# Optical Forums > Canadian Discussion Forum >  College of Opticians of Ontario & Optometrists

## Refractingoptician.com

Why should you pay your College again this year ? 

Is Great Glasses still operating ? Didn't they lose their last appeal ? 

Has the court system protected you or the citizens of Ontario ? 

Has the Attorney General's office put an end to this mess ? 

Has the Optometry College upheld their mandate to the public or the optometrists they govern ? 

Has Ministry of Health done anything about it ? Or has the Ministry of Health squandered millions of dollars and made a farce ? Did MOH go after legal law abiding opticians ? Or did MOH put their money where their mouth is and go after the biggest refracting OFFENDER ? 

Did the Opticians Association ever speak out with their "Official Voice of Opticians " ?

Who does Opticians Association of Canada Support in their advertising ? Read their classifieds in their magazine . 

Is the official video and audio for all of you ? http://www.youtube.com/watch?v=eZGWQauQOAQ

What does the Optometrists Association do for your money ? 

Are you willing to spend more money on your present licensing model ? Or is it time to put your foot down ? 

Have any of you Optometrists read the Charter of Human Rights and the piece about Freedom of Association ? 


Does MCSS still reimburse you based on a 30 year old price list while millions are squandered on e-health ? 

Have your license fees risen or remained static like the MCSS price list ? Why would you accept MCSS pricing when MOH rejects your fees and de-insures you ?

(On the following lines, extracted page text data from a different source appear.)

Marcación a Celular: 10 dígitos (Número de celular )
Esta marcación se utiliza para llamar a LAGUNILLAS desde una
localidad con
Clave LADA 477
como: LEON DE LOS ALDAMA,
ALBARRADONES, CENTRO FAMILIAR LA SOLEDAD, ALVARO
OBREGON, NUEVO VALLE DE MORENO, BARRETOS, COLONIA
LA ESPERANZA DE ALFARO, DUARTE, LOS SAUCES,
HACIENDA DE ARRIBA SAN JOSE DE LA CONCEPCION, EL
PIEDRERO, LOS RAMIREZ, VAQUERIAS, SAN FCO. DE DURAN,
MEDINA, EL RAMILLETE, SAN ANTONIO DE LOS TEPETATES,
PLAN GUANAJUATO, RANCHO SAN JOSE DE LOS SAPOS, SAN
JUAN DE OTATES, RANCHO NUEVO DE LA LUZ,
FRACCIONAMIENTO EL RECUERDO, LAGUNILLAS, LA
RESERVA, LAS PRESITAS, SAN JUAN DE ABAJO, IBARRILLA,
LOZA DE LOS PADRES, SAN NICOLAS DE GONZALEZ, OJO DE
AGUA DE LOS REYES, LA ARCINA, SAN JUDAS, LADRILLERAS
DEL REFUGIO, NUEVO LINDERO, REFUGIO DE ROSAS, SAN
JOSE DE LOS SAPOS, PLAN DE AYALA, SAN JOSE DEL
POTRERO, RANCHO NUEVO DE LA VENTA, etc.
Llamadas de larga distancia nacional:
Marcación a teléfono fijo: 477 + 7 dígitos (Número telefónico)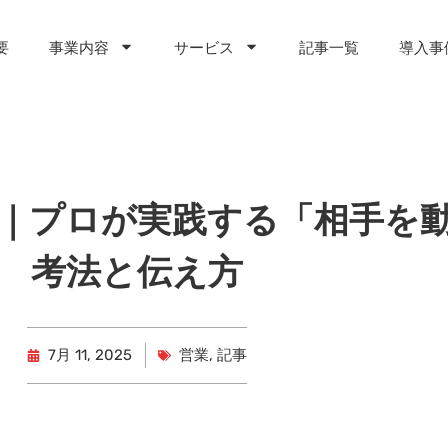
要
事業内容
サービス
記事一覧
導入事
｜プロが実践する「相手を
考法と伝え方
7月 11, 2025
営業
,
記事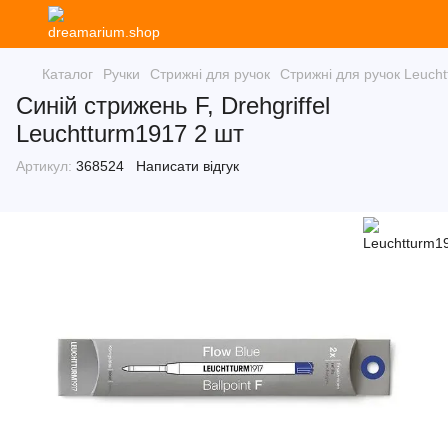
Каталог
Ручки
Стрижні для ручок
Стрижні для ручок Leuch
Синій стрижень F, Drehgriffel
Leuchtturm1917 2 шт
Артикул:
368524
Написати відгук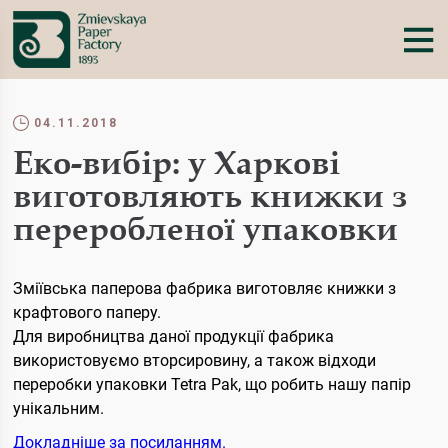
04.11.2018
Еко-вибір: у Харкові
виготовляють книжки з
переробленої упаковки
Зміївська паперова фабрика виготовляє книжки з
крафтового паперу.
Для виробництва даної продукції фабрика
використовуємо вторсировину, а також відходи
переробки упаковки Tetra Pak, що робить нашу папір
унікальним.
Докладніше за посиланням.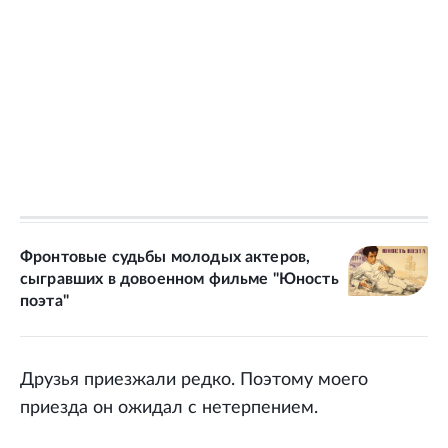
Фронтовые судьбы молодых актеров,
сыгравших в довоенном фильме "Юность
поэта"
Друзья приезжали редко. Поэтому моего
приезда он ожидал с нетерпением.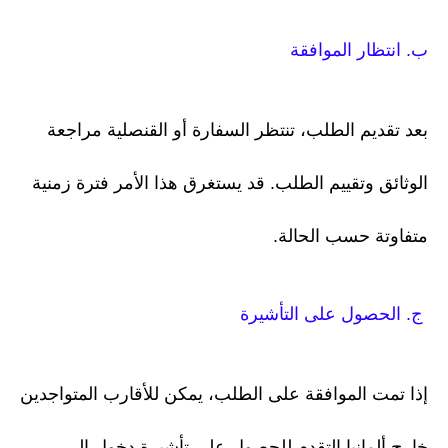
ب. انتظار الموافقة
بعد تقديم الطلب، تنتظر السفارة أو القنصلية مراجعة
الوثائق وتقييم الطلب. قد يستغرق هذا الأمر فترة زمنية
متفاوتة حسب الحالة.
ج. الحصول على التأشيرة
إذا تمت الموافقة على الطلب، يمكن للأقارب المتواجدين
خارج ألمانيا التقدم للحصول على تأشيرة دخول إلى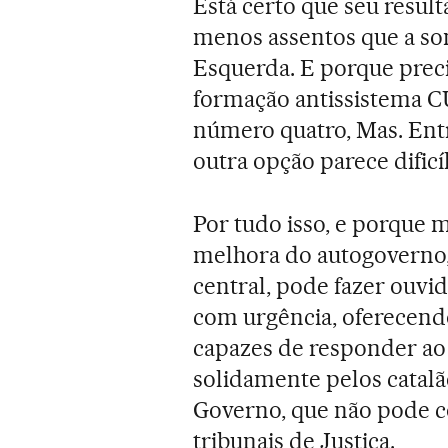
Está certo que seu resu
menos assentos que a so
Esquerda. E porque preci
formação antissistema C
número quatro, Mas. Ent
outra opção parece dificí
Por tudo isso, e porque m
melhora do autogovern
central, pode fazer ouvid
com urgência, oferecendo
capazes de responder a
solidamente pelos catalã
Governo, que não pode co
tribunais de Justiça.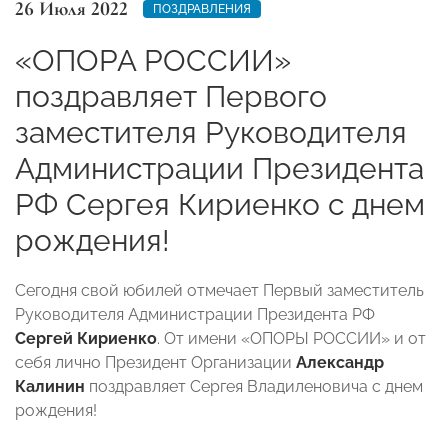
26 Июля 2022
ПОЗДРАВЛЕНИЯ
«ОПОРА РОССИИ»
поздравляет Первого
заместителя Руководителя
Администрации Президента
РФ Сергея Кириенко с днем
рождения!
Сегодня свой юбилей отмечает Первый заместитель
Руководителя Администрации Президента РФ
Сергей Кириенко
. От имени «ОПОРЫ РОССИИ» и от
себя лично
Президент Организации
Александр
Калинин
поздравляет Сергея Владиленовича с днем
рождения!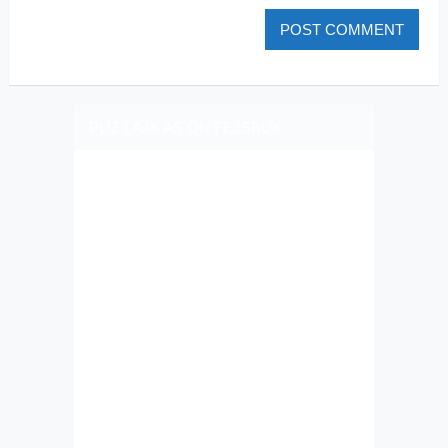
PLIZ LAJK AS ON FEJSBUK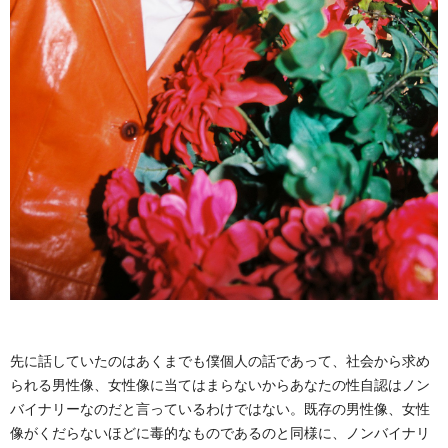
先に話していたのはあくまでも僕個人の話であって、社会から求め
られる男性像、女性像に当てはまらないからあなたの性自認はノン
バイナリーなのだと言っているわけではない。既存の男性像、女性
像がくだらないほどに毒的なものであるのと同様に、ノンバイナリ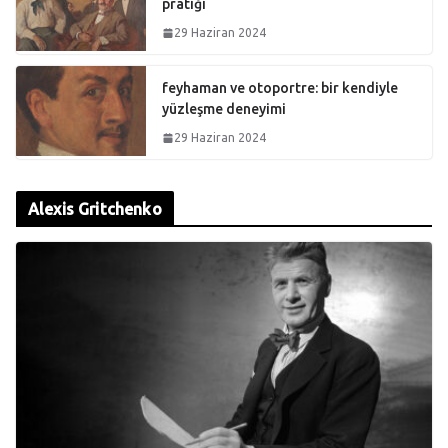
pratiği
29 Haziran 2024
feyhaman ve otoportre: bir kendiyle
yüzleşme deneyimi
29 Haziran 2024
Alexis Gritchenko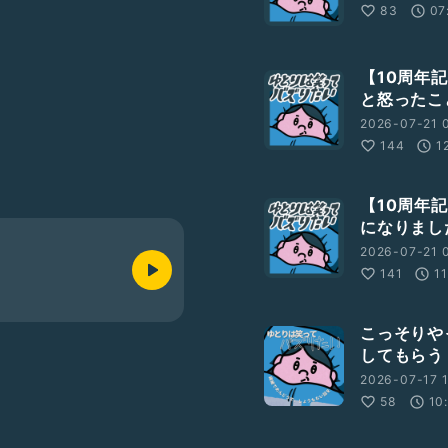
83
07
【10周年
と怒ったこ
す雑談系エッセイポッドキ
2026-07-21 
144
1
【10周年
になりまし
2026-07-21 0
141
1
こっそりや
してもらう
2026-07-17 
58
10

Why are you going to renew your license after 7 or 8 years of ineffective legal battles ? 

Don't you think it is time you had a year off and holiday from license fees and association fees ? 

Isn't it time to send a clear message ?

Opticians , should you not be sending a CLEAR message to the President of CLEAR ? Your money and web pages support CLEAR . Does CLEAR support You ? 


Who is the biggest internet seller ? Who is the board of Directors ? 

So ? Why are you sending in your fees ? What has your College , Association , Minister of Health , Court system or Attorney General done to earn your fees ?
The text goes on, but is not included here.